__Problem details__
Look through the data below for the line with "Installation porte Automatismes Serrurerie" and the line with "#MemoriadelosJustos", then transcribe exactly from the first through the second, leaving out all pictures.
-----
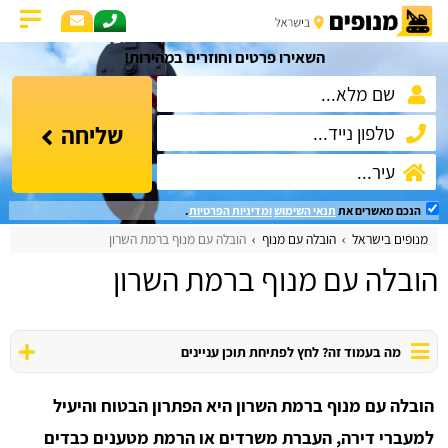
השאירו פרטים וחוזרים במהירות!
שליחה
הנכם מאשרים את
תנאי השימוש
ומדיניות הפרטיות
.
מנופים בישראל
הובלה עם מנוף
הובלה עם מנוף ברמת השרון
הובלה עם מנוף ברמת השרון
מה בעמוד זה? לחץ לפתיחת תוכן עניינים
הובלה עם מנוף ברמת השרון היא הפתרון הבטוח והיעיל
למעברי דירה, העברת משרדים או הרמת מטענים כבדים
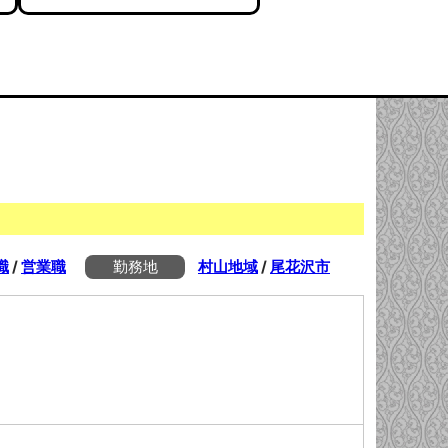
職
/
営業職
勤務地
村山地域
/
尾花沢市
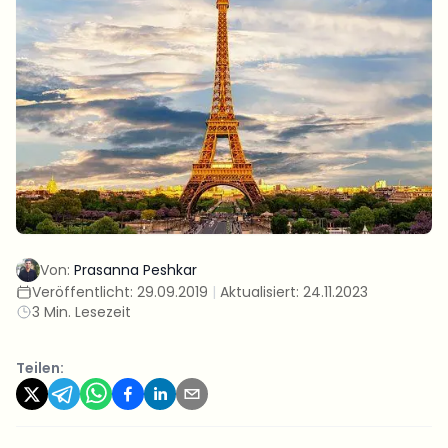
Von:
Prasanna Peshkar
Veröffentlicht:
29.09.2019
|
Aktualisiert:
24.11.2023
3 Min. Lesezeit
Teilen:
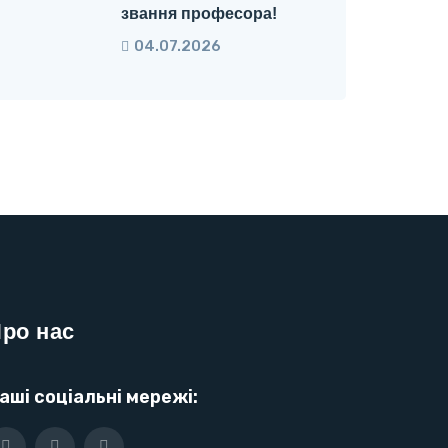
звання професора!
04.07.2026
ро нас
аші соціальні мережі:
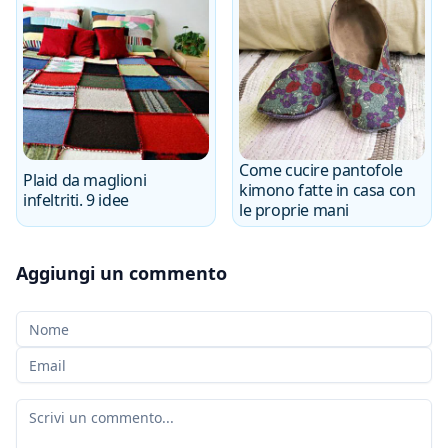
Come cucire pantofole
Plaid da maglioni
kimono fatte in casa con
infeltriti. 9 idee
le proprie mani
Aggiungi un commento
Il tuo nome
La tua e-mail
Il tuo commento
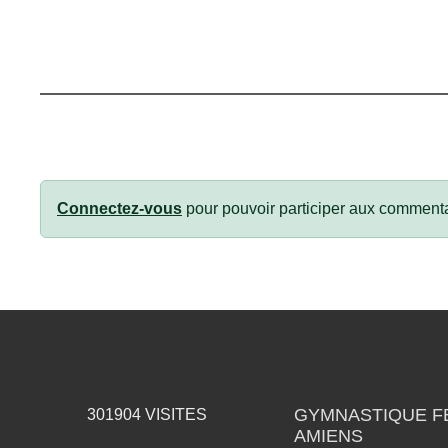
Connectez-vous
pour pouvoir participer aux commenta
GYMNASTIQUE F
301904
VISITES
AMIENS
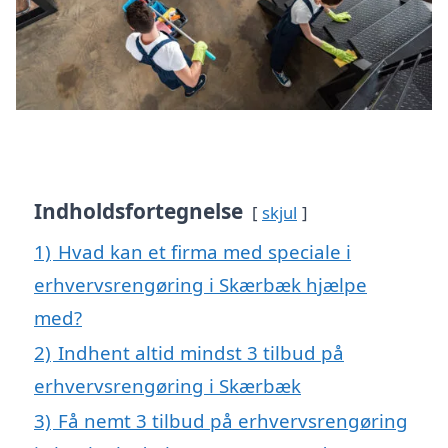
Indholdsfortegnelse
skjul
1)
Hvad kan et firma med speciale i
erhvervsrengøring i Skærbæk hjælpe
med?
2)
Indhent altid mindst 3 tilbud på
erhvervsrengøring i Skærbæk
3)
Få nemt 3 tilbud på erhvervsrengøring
-----
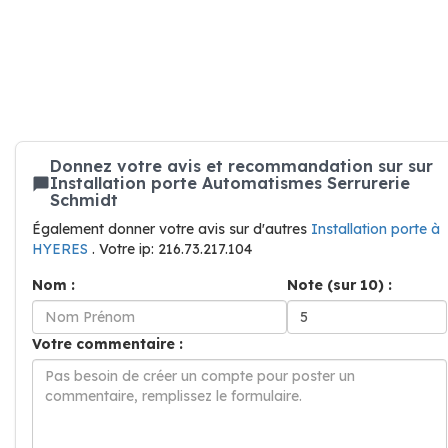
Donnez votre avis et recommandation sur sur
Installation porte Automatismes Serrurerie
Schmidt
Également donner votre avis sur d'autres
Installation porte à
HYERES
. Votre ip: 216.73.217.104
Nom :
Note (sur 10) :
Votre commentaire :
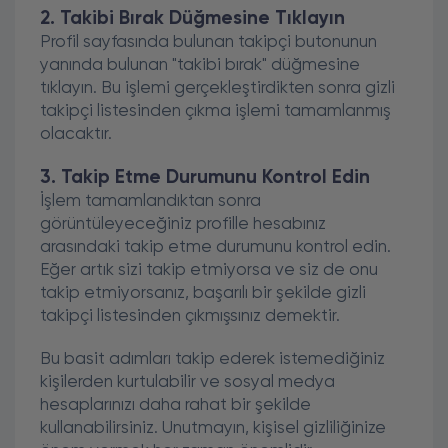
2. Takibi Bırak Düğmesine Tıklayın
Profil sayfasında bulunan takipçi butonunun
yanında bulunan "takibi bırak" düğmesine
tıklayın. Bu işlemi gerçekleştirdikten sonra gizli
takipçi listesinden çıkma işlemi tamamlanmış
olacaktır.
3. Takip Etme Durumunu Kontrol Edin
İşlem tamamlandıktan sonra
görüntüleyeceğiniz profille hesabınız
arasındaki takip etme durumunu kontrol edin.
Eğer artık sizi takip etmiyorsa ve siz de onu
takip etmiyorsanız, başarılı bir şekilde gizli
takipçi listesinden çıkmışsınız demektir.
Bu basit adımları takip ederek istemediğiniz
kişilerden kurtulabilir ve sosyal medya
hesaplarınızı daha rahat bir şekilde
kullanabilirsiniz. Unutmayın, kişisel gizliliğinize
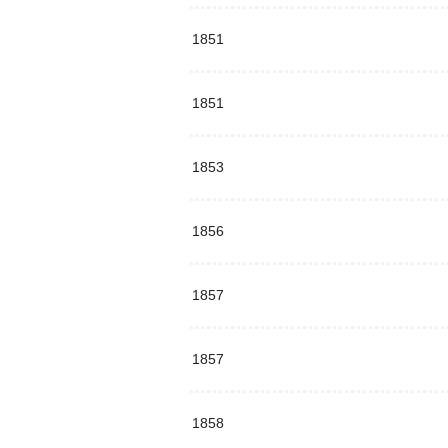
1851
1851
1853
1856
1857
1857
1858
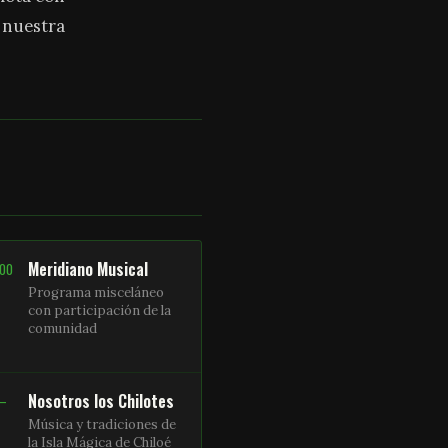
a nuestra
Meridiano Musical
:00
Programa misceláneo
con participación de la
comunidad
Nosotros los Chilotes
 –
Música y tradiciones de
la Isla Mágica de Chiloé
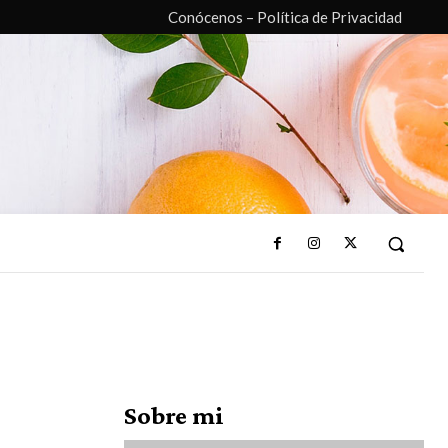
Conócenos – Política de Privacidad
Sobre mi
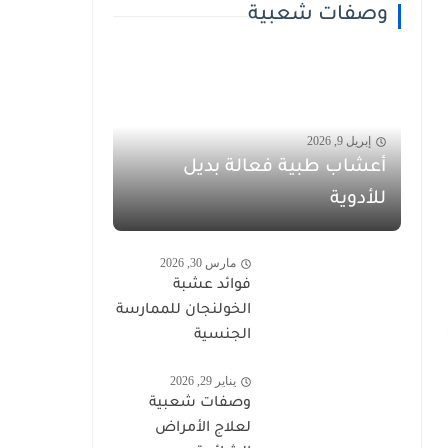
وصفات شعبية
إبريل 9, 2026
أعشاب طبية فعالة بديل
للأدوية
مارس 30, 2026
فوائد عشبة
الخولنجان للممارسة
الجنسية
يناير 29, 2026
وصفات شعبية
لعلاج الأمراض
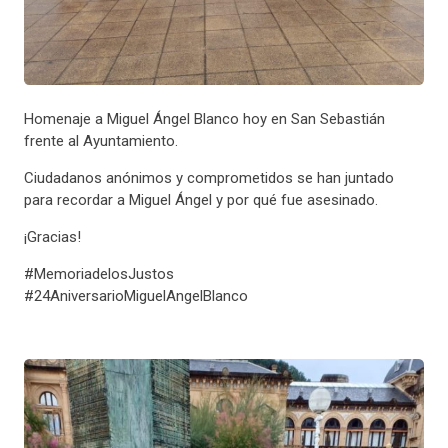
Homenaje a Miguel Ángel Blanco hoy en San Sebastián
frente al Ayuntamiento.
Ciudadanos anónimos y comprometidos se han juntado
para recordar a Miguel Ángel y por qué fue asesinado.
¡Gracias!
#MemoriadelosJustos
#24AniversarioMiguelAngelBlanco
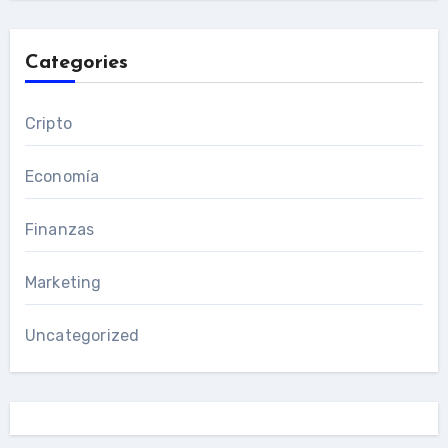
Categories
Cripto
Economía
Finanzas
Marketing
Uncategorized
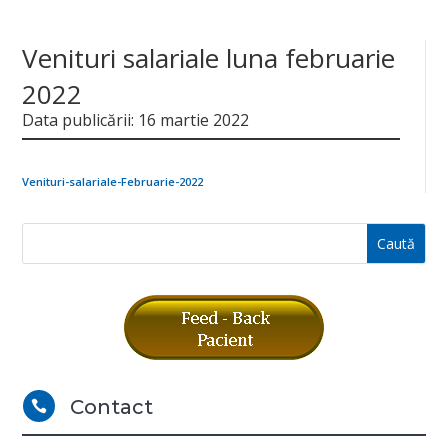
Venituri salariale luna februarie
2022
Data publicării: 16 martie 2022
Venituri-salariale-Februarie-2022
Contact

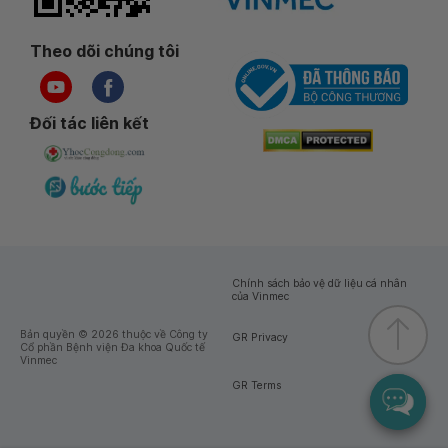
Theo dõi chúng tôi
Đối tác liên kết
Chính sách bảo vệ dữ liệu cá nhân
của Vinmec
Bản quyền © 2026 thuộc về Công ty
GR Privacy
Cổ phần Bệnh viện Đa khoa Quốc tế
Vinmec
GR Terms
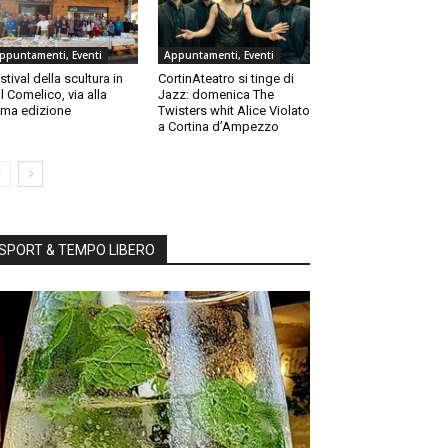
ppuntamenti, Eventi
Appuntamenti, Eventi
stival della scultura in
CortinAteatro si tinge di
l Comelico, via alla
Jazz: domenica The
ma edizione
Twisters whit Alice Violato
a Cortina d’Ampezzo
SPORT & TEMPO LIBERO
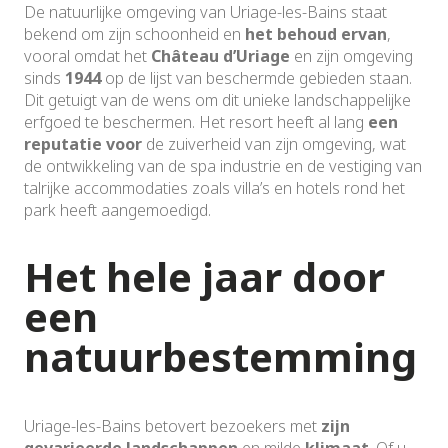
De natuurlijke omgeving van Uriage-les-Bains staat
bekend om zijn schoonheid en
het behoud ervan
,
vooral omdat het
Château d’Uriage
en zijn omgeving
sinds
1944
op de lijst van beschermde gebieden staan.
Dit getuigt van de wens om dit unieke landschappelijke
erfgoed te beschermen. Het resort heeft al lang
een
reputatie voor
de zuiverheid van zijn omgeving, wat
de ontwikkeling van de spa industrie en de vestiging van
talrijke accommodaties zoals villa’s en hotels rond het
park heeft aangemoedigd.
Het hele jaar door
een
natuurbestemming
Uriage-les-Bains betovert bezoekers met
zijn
-----
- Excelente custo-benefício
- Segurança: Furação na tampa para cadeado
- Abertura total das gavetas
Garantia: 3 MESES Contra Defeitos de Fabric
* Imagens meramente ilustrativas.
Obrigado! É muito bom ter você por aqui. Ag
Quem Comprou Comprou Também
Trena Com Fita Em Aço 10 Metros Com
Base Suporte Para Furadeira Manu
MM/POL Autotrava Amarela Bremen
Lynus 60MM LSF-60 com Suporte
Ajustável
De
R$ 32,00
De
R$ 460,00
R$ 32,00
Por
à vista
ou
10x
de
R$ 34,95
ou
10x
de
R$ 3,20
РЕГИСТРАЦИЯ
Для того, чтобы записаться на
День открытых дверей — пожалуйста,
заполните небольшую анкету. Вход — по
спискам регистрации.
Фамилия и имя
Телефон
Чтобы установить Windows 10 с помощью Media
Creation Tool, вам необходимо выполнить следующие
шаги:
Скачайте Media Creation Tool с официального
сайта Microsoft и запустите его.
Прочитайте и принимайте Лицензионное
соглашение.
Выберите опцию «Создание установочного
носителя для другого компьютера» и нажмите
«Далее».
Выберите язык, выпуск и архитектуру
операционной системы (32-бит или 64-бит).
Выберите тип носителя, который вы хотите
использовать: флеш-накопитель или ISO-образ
-----
__Result of the exercise__
Installation porte Automatismes Serrurerie
Schmidt
Également donner votre avis sur d'autres
Installation porte à
HYERES
. Votre ip: 216.73.217.104
Nom :
Note (sur 10) :
Votre commentaire :
2. Takibi Bırak Düğmesine Tıklayın
Profil sayfasında bulunan takipçi butonunun
yanında bulunan "takibi bırak" düğmesine
tıklayın. Bu işlemi gerçekleştirdikten sonra gizli
takipçi listesinden çıkma işlemi tamamlanmış
olacaktır.
3. Takip Etme Durumunu Kontrol Edin
İşlem tamamlandıktan sonra
görüntüleyeceğiniz profille hesabınız
arasındaki takip etme durumunu kontrol edin.
Eğer artık sizi takip etmiyorsa ve siz de onu
takip etmiyorsanız, başarılı bir şekilde gizli
takipçi listesinden çıkmışsınız demektir.
Bu basit adımları takip ederek istemediğiniz
kişilerden kurtulabilir ve sosyal medya
hesaplarınızı daha rahat bir şekilde
kullanabilirsiniz. Unutmayın, kişisel gizliliğinize
1851
1851
1853
1856
1857
1857
1858
a nuestra
Meridiano Musical
:00
Programa misceláneo
con participación de la
comunidad
Nosotros los Chilotes
 –
Música y tradiciones de
la Isla Mágica de Chiloé
Conócenos – Política de Privacidad
Sobre mi
وصفات شعبية
إبريل 9, 2026
أعشاب طبية فعالة بديل
للأدوية
مارس 30, 2026
فوائد عشبة
الخولنجان للممارسة
الجنسية
يناير 29, 2026
وصفات شعبية
لعلاج الأمراض
Homenaje a Miguel Ángel Blanco hoy en San Sebastián
frente al Ayuntamiento.
Ciudadanos anónimos y comprometidos se han juntado
para recordar a Miguel Ángel y por qué fue asesinado.
¡Gracias!
#MemoriadelosJustos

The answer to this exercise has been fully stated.